So today was a salad day. Mostly because I realized I have a lot of vegetables in my fridge that I haven't been eating yet. And because I really need to use up the salad dressing that's been in the soda can holder in the door. So, I decided to use all the vegetables I have (which isn't very many, sadly, as my mushrooms and green beans are off to a better place...aka the trash).
Salad making is pretty easy, so I really wonder why I don't do it more often. Anyway, this is my salad:
First, I created a bed of 50% mixed Spring Greens and 50% Spinach. This just happened to be what I had in my fridge, but it actually works really well for a salad like this.
Next, I rinsed some of my broccoli. This time, I think I used a full serving of broccoli. I then toor the ends off in punches and scattered them amungst my bed of greens.
Then, I rinsed my baby corn. Apparently you can get it fresh, which is healthier for you, but I have never heard of fresh baby corn (I just amused it grew from the ground into a can). However, canned baby corn tends to have lots of added sodium. And with all the yogurt covered pretzels I've been having lately, I don't really need more sodium. The can I got contained over 10% of my daily sodium intake, in just one serving of baby corn. After rinsing the baby corn quite a bit, I added it to my salad.

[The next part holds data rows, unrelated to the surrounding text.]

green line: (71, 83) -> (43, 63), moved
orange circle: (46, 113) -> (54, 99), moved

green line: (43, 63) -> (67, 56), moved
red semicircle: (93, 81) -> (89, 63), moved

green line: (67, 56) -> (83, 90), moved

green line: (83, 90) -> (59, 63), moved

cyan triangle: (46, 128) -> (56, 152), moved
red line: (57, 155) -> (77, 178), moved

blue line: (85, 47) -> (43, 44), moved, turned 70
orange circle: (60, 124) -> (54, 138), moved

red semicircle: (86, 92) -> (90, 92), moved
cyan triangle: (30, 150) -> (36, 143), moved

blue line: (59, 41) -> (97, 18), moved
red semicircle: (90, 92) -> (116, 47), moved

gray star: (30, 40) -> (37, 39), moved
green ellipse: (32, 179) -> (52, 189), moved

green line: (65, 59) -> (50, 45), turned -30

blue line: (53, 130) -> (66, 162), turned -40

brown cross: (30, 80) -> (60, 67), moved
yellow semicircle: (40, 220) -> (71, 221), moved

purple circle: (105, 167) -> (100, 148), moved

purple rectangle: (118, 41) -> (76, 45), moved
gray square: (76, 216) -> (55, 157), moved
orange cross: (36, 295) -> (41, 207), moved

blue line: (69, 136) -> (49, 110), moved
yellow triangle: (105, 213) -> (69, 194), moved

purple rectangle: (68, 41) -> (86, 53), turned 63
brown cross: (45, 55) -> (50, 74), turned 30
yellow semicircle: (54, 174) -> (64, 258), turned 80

Then, I added a few Caesar Parmesan croutons. Not too many since the point of the salad is vegetables, not starch, and baby corn was already an added starch. Plus, I'm not terribly fond of the croutons I bought.

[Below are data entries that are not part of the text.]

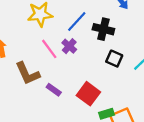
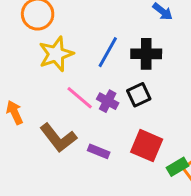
purple cross: (69, 46) -> (108, 101), moved
black square: (114, 59) -> (139, 95), moved, turned -35

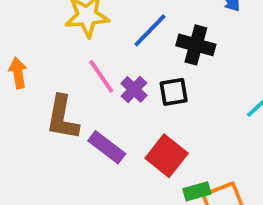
brown L-shape: (58, 138) -> (62, 118), turned 33
purple rectangle: (99, 151) -> (107, 147), size x1.4

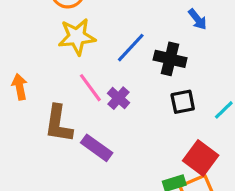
black square: (174, 92) -> (183, 102), moved
red square: (167, 156) -> (201, 158), moved

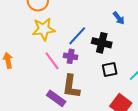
purple cross: (119, 98) -> (71, 56), moved, turned -32
brown L-shape: (58, 124) -> (71, 86), moved

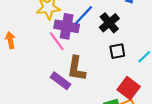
black cross: (102, 43) -> (109, 23), turned 36
purple cross: (71, 56) -> (67, 26), moved, size x1.6

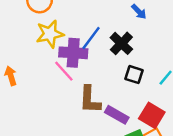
black square: (117, 51) -> (134, 75), turned 35
purple rectangle: (61, 81) -> (117, 115), moved

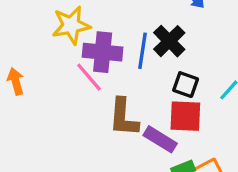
blue line: (91, 38) -> (143, 51), moved, turned -30
red square: (152, 115) -> (185, 116), moved, turned -30

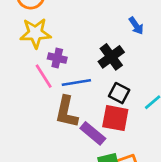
blue line: (143, 51) -> (76, 82), moved, turned 64
purple cross: (103, 52) -> (57, 58), size x0.6

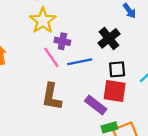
yellow star: (35, 33) -> (43, 21), turned -30
black square: (119, 93) -> (117, 69), turned -30
brown L-shape: (66, 112) -> (52, 97), moved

Next, I added just a bit of Caesar salad dressing. I have yogurt based dressing because a) it's half the fat and calories of normal Caesar salad dressing, and b) it's new, so it was on sale when I went to the store. Cheaper = better. However, since the yogurt makes the taste a bit sharp, it's actually kind of important to use less of it. Otherwise you won't be able to taste the rest of the salad.

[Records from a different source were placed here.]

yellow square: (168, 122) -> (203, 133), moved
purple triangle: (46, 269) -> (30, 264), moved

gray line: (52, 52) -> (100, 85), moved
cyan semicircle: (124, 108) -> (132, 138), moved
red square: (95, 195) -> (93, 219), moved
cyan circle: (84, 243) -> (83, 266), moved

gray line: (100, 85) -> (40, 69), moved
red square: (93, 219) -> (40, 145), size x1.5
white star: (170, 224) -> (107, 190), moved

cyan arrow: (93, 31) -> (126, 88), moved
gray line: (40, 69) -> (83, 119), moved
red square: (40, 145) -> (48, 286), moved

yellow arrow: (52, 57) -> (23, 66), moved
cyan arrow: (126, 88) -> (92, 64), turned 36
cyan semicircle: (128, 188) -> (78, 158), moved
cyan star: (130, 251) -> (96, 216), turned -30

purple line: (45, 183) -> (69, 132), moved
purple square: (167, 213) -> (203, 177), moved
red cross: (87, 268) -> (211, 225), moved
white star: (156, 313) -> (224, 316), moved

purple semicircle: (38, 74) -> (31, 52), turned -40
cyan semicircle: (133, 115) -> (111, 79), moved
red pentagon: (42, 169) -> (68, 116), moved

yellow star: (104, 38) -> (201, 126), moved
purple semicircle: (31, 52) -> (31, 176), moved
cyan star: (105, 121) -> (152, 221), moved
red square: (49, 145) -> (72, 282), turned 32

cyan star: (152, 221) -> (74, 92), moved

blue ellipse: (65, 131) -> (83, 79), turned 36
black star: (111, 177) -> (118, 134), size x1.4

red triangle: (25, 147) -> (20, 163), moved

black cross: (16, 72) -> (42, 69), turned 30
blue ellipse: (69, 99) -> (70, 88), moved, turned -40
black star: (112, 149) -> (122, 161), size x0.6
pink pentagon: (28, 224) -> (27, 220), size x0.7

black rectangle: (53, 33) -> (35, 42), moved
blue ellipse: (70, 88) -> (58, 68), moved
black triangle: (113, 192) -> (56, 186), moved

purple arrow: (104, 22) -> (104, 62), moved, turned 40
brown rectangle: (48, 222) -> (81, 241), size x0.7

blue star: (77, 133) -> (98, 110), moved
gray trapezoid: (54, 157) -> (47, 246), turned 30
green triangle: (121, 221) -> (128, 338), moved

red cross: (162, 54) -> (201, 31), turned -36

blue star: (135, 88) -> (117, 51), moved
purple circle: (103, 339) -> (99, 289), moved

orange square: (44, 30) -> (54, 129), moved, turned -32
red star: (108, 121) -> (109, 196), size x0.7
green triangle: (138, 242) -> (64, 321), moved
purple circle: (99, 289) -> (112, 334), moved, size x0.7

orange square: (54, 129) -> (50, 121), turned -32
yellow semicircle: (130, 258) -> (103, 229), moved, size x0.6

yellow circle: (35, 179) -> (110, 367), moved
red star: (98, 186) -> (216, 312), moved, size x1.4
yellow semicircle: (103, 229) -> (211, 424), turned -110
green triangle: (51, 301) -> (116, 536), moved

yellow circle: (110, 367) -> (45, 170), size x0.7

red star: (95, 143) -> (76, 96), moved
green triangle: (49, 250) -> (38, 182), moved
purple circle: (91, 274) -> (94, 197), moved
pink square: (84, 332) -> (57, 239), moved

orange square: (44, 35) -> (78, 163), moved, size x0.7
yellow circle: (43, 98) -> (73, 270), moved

Finally, toss it up. Eat, enjoy, and clean up the mess. All of the veggies and the dressing need to go into the fridge (even the baby corn). If your baby corn is in canned form, cover it with a bag and put it in the fridge. If you don't have sandwich baggies, it's totally fine, I don't either. I just use whatever plastic bag I can find (an old fruit and veggie bag from the store or a plastic grocery bag will work fine...I used an old Fuego bag, which worked great. The important part is just keeping air out).
Your final product might look like this:
I really liked this salad. I think my favorite part was the baby corn, followed closely by the broccoli and spinach. My least favorite part was the croutons. What's wrong with this picture? I kind of wish I had black olives for this salad though. This is two recipes in a row where I wish I had black olives...perhaps I need to invest in a can or two...
If you need further reasons to eat this salad, besides the fact that it is DELICIOUS, here are some health benefits of each ingredient. Spinach contains vitamin K, folate, iron, and beta carotene (spinach is one of the best sources for beta carotene, which converts Vitamin A in the intestines and liver). The mixed spring greens include quite a bit of antioxidants, as well as even more folate. The broccoli is a rich source of vitamin C, calcium, Vitamin K, and Vitamin A. Baby corn, which is not actually a vegetable, contains about 30% of your RDA of folate, close to 20% of your vitamin C, 15% of Vitamin B6, 10% RDA of riboflavin, and 10% RDA of fiber. The yogurt-based dressing contains a little less than 5% RDA of calcium and about 2 g of protein...which isn't bad for such a small amount. And a serving of Caesar parmesan croutons contains 1 g of protein and carbohydrates. Pretty good for something that actually tastes good, huh?